Jiayi Weng: Learning Beyond Gradients
Source: trinkle23897.github.io blog post · amplified by @MillionInt tweet · raw twitter file Tier: 2 — Agentic systems / RL critique
TL;DR
Jiayi Weng (former OpenAI / Tianshou author) argues that the next paradigm after pretraining and RL is iterated heuristic learning: a coding agent reads failures, edits a programmatic policy, runs it, and continues. As proof, Codex iterated a pure NumPy + cv2 closed-loop heuristic policy for VizDoom D3 Battle, no neural network training, no map, no object coordinates, no seed-specific routes. It works. The framing in the tweet that amplified it: "this is unfortunately mostly a bearish take on RL."
What is being claimed
- The classical objection to heuristic policies (handcrafted rules, expensive to maintain, brittle) was a maintenance-cost argument, not a capability argument.
- Coding agents change the maintenance cost curve. A policy expressed in Python is now continuously editable by an AI in response to failures, in a tight read-failure-edit-run loop. The artifact lives in source control rather than weights.
- Continual learning has stalled in the neural-network frame because of catastrophic forgetting. In the program frame, "learning something new" is a code edit, not a parameter update, so adding a new capability does not overwrite an old one.

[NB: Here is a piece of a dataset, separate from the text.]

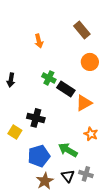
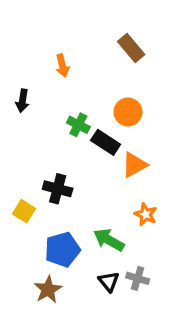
orange circle: (90, 62) -> (128, 112), moved
black arrow: (11, 80) -> (22, 101), moved
brown star: (45, 181) -> (48, 290), moved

- Weng frames the open question explicitly: could iterated heuristic learning be the next paradigm after pretraining, RLHF, and RL/RLVR?
Why this matters in light of prior wiki pages
This is the second non-RL alternative paradigm to land in three weeks.

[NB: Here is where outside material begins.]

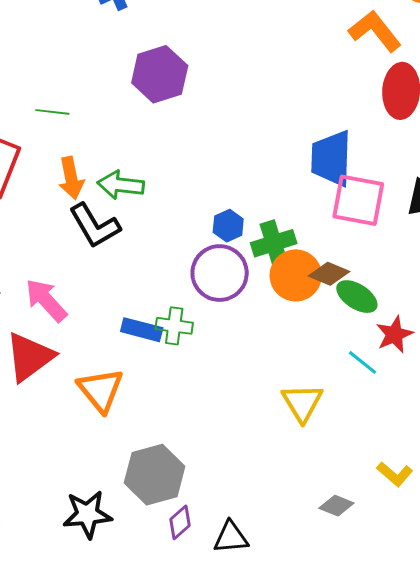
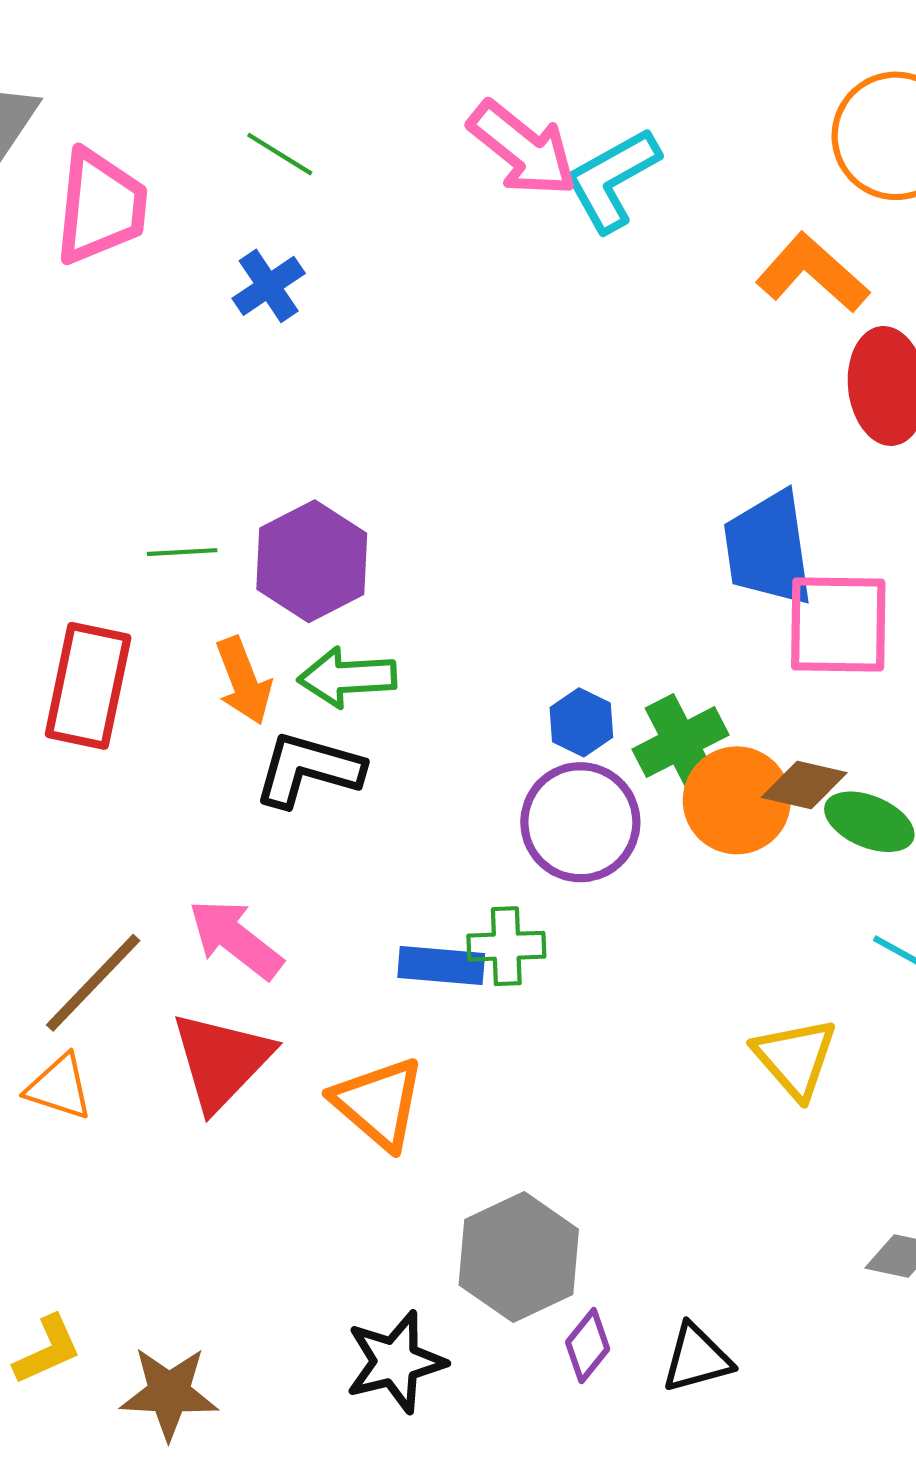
purple hexagon: (160, 74) -> (312, 561), moved
black L-shape: (95, 226) -> (308, 769), turned 146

- 2026-04-16 PreRL / DSRL moved RL from P(y|x) to P(y) (the marginal). It is still RL, but at a different distribution layer.
- 2026-04-19 VGF reframed behavior-regularized RL as optimal transport. Still RL, different math.
- 2026-05-10 (this post) Iterated heuristic learning says: skip the gradient entirely, let the agent edit code.
If the wiki was reading these as "RL has multiple layers of improvement still to mine," Weng's piece is the alternative reading: "the gradient may be the wrong substrate to begin with for some classes of problem." He does not argue this universally, his demo is VizDoom D3 (a small policy with structured state), not a frontier agentic task. But the framing is the deeper claim.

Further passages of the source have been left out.